Selon la feuille de route préparée, la loi-cadre sera votée au Parlement, mais le processus de mise en œuvre ne débutera qu'après l'évaluation des développements sur le terrain par l'Organisation nationale du renseignement (MİT) et les Forces armées turques (TSK).

Après cette étape, il sera attendu que le Conseil de sécurité nationale (MGK) prenne une décision confirmant que « le PKK a été dissous et les armes ont été déposées ». La dernière étape du processus consistera en la publication d'un décret présidentiel.

LES CONDAMNÉS À LA RÉCLUSION À PERPÉTUITÉ SONT EXCLUS

Il est indiqué qu'aucune disposition spéciale n'est prévue dans le texte pour le chef de l'organisation terroriste PKK, Abdullah Öcalan, ni pour les cadres dirigeants de l'organisation.

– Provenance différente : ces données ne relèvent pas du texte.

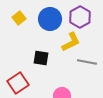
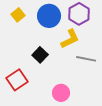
black square: (41, 58) -> (40, 55), turned 35

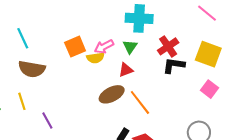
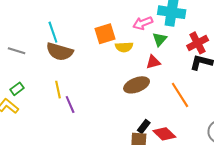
cyan line: (23, 38) -> (53, 32), moved
pink arrow: (104, 47) -> (143, 23), moved
yellow line: (22, 101) -> (58, 90), moved
orange line: (140, 102) -> (180, 95), moved

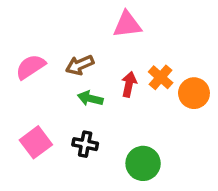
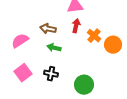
brown arrow: (80, 65) -> (48, 29), turned 35
pink semicircle: (31, 67) -> (20, 41), moved
red arrow: (129, 84) -> (76, 26), moved

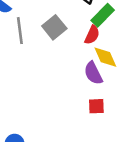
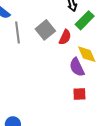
red semicircle: (92, 35) -> (65, 37), moved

Par ailleurs, il est précisé que les personnes condamnées à la réclusion à perpétuité ne pourront pas bénéficier de cette réglementation.

Il est estimé que les membres de l'organisation terroriste souhaitant retourner en Turquie pourraient, s'ils n'ont été impliqués dans aucun crime dans le cadre des activités de l'organisation, bénéficier des dispositions du Code pénal turc relatives au repentir actif et ainsi éviter une peine de prison.

CONTRÔLE JUDICIAIRE ET LIMITATION DES FONCTIONS PUBLIQUES

Les dossiers des membres de l'organisation terroriste faisant l'objet d'accusations criminelles seront examinés individuellement par les tribunaux. Il est prévu que les terroristes retournant en Turquie soient soumis à des mesures de contrôle judiciaire pour une durée de 3 à 5 ans.

La réglementation en préparation devrait également inclure des dispositions stipulant que ces personnes ne pourront occuper aucun poste dans une institution publique ni exercer d'activité politique pendant la durée de leur contrôle judiciaire.